In the records below, which lines include "Gelin"? Copy them.
── Data records ──
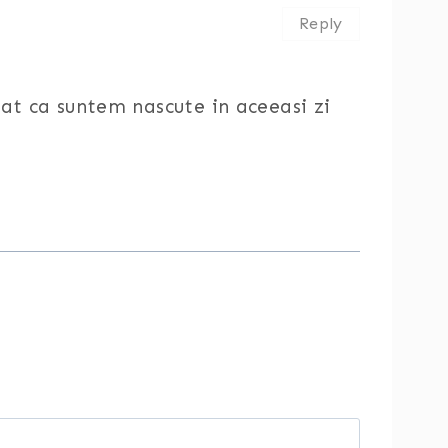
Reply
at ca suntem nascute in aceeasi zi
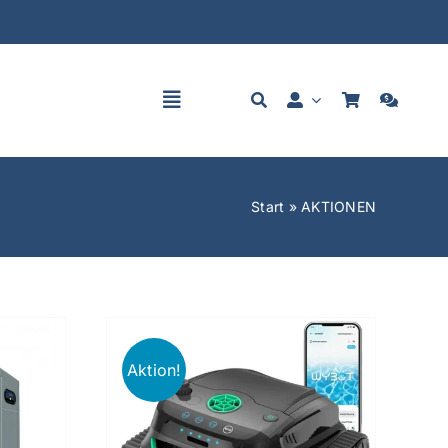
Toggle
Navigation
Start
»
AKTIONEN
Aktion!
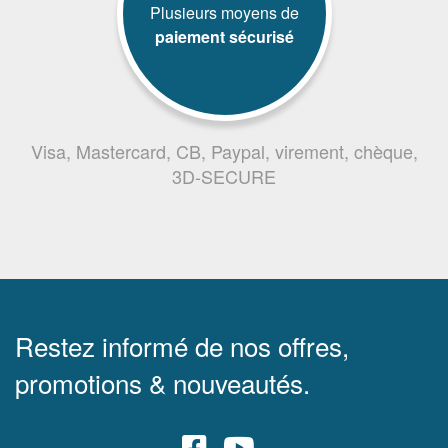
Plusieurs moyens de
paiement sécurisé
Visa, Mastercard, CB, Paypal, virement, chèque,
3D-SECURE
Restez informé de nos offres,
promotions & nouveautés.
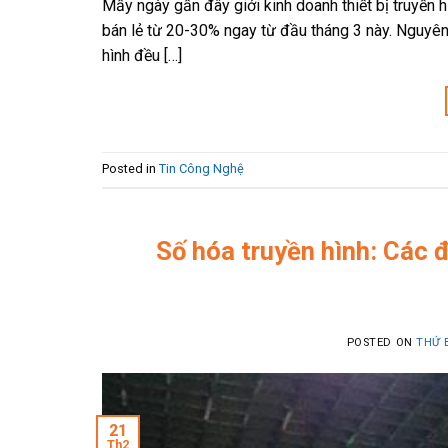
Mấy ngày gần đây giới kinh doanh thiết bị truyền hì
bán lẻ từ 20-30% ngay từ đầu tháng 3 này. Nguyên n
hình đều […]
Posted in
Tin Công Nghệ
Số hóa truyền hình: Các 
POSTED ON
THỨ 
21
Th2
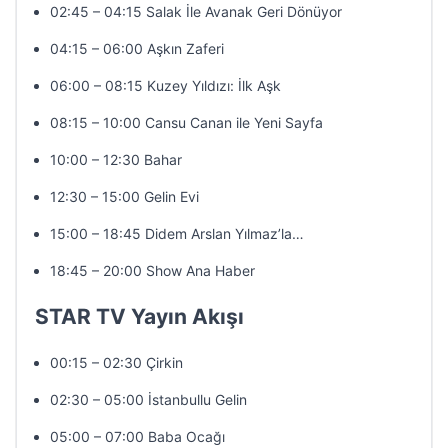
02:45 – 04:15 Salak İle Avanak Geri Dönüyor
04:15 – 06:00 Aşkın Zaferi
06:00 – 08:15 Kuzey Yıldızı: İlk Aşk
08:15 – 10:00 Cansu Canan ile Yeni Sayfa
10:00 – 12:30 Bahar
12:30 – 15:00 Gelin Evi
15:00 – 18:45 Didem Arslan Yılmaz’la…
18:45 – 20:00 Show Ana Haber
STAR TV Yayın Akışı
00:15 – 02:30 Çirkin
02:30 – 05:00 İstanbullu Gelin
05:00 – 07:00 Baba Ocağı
───
* Result of this exercise:
12:30 – 15:00 Gelin Evi
02:30 – 05:00 İstanbullu Gelin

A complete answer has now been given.